No fueron victorias menores ni producto únicamente de la cantidad. Por su lista de ganadores pasaron Silver Charm (Silver Buck), American Pharoah (Pioneerof the Nile), Lookin At Lucky (Smart Strike), Midshipman (Unbridled's Song) y Game Winner (Candy Ride), entre otros campeones. Además, aquellos 19 triunfos correspondieron a caballos de 14 grupos propietarios diferentes, demostración contundente del poder de atracción que su establo ejerce entre quienes invierten fuerte buscando los grandes clásicos de productos en California.

La versión 2026 parece hecha a medida para que el contador siga avanzando. Hughes, adquirido por US$675.000, está invicto y viene de resolver con autoridad el Best Pal Stakes (G3). Es hijo de Into Mischief y sus números lo colocan claramente por encima de buena parte de la oposición.

Pero ni siquiera tiene asegurado ser el mejor del equipo. Domus, reservado hijo del recordado Uncle Mo, también llega sin derrotas y con argumentos suficientes como para pensar que el Futurity puede quedar reducido a una discusión entre los dos potrillos de Baffert.

Lo curioso es que, apenas unos días atrás, el panorama era completamente diferente. David Jerkens, secretario de carreras de Del Mar, esperaba contar con 8 ó 9 participantes. Sin embargo, las bajas fueron sucediéndose rápidamente.

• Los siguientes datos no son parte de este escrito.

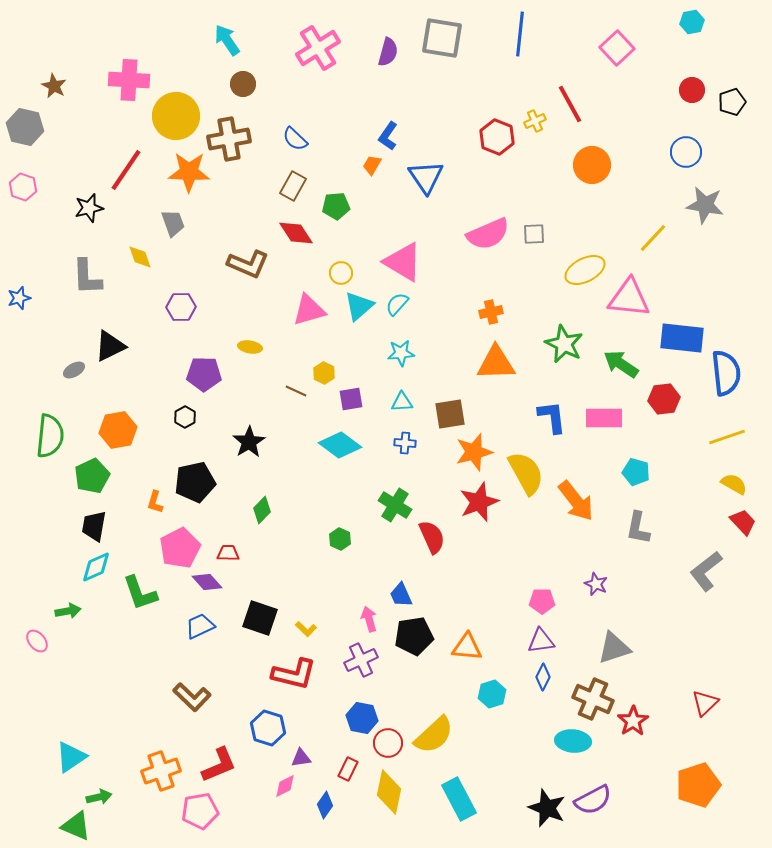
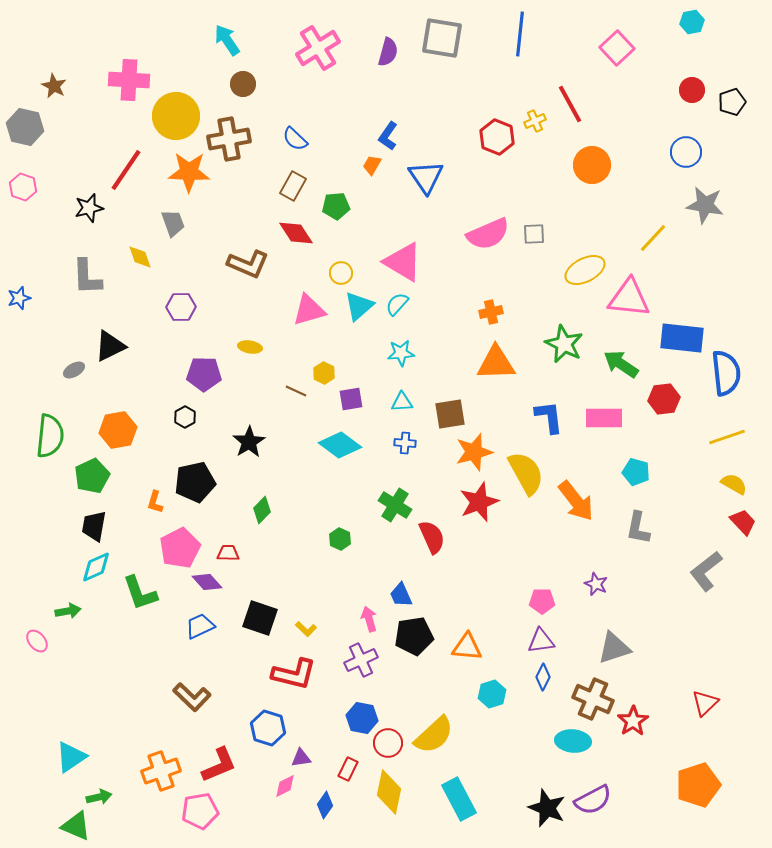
blue L-shape at (552, 417): moved 3 px left
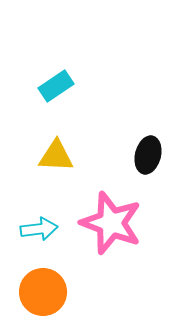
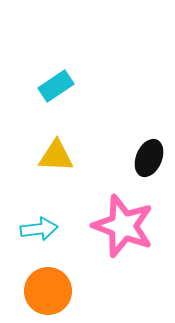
black ellipse: moved 1 px right, 3 px down; rotated 9 degrees clockwise
pink star: moved 12 px right, 3 px down
orange circle: moved 5 px right, 1 px up
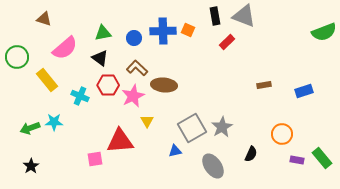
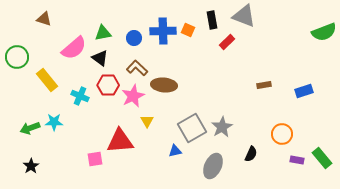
black rectangle: moved 3 px left, 4 px down
pink semicircle: moved 9 px right
gray ellipse: rotated 60 degrees clockwise
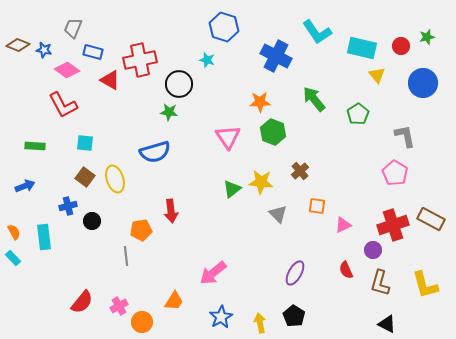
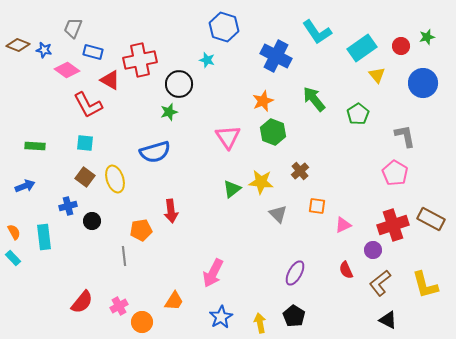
cyan rectangle at (362, 48): rotated 48 degrees counterclockwise
orange star at (260, 102): moved 3 px right, 1 px up; rotated 20 degrees counterclockwise
red L-shape at (63, 105): moved 25 px right
green star at (169, 112): rotated 24 degrees counterclockwise
gray line at (126, 256): moved 2 px left
pink arrow at (213, 273): rotated 24 degrees counterclockwise
brown L-shape at (380, 283): rotated 36 degrees clockwise
black triangle at (387, 324): moved 1 px right, 4 px up
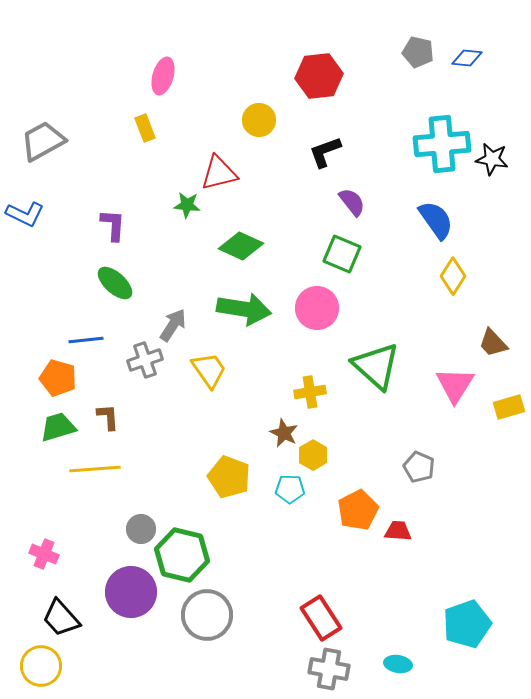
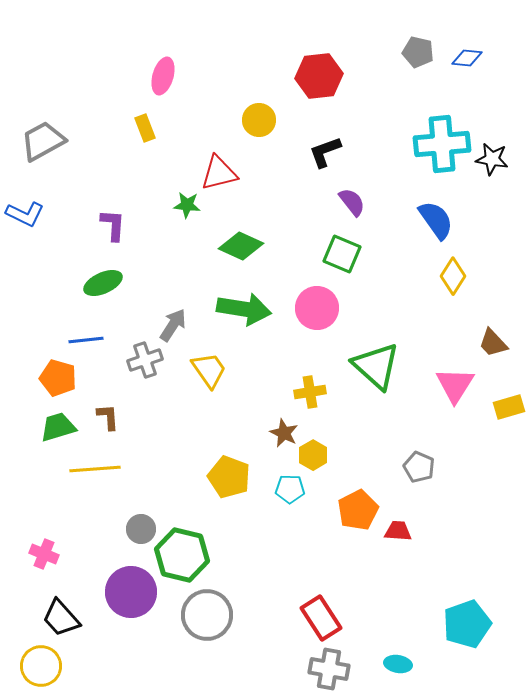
green ellipse at (115, 283): moved 12 px left; rotated 66 degrees counterclockwise
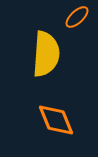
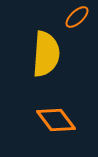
orange diamond: rotated 15 degrees counterclockwise
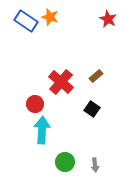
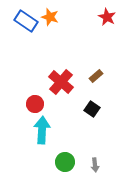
red star: moved 1 px left, 2 px up
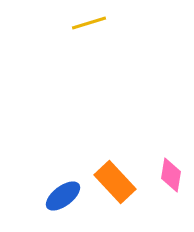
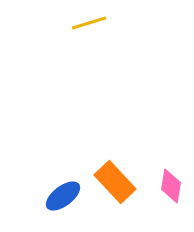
pink diamond: moved 11 px down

Una de las más importantes fue la de Inshallah, el costoso hijo de Flightline que había causado una magnífica impresión al salir de perdedor y que John Sadler decidió reservar para el American Pharoah Stakes (G1) del 3 de octubre en Santa Anita. También quedaron en el camino posibles visitantes desde Kentucky y otros nombres locales.

Del Mar había intentado justamente evitar este escenario durante la temporada implementando carreras para productos provenientes de determinadas ventas, con la intención de generar ganadores y desarrollar juveniles de otros establos sin obligarlos a enfrentar inmediatamente a la poderosa artillería de Baffert.

La idea funcionó a medias. Hubo ganadores para otros entrenadores, pero ninguno terminó animándose a dar el salto hacia el Futurity.

La situación preocupa porque no se repite con semejante intensidad en el resto de las carreras para productos del fin de semana. El Del Mar Debutante (G1) tendrá 10 potrancas y las pruebas juveniles sobre césped también reunieron campos más numerosos y variados. El Futurity quedó como la excepción. Y como síntoma.

Por supuesto, nada de esto es responsabilidad de Baffert. Su trabajo consiste en conseguir los mejores caballos posibles y ganar con ellos, algo que viene haciendo como nadie desde hace décadas. Pero su éxito también expone una realidad incómoda para California: cada vez son menos los que parecen dispuestos a enfrentarlo en el terreno donde históricamente ha sido más fuerte.

El domingo, Hughes y Domus tratarán de entregarle su 20º Del Mar Futurity. Si alguno lo consigue, será otro récord extraordinario para Baffert. Aunque, para Del Mar, quizás el dato más importante sea otro: encontrar quién quiera correr contra él.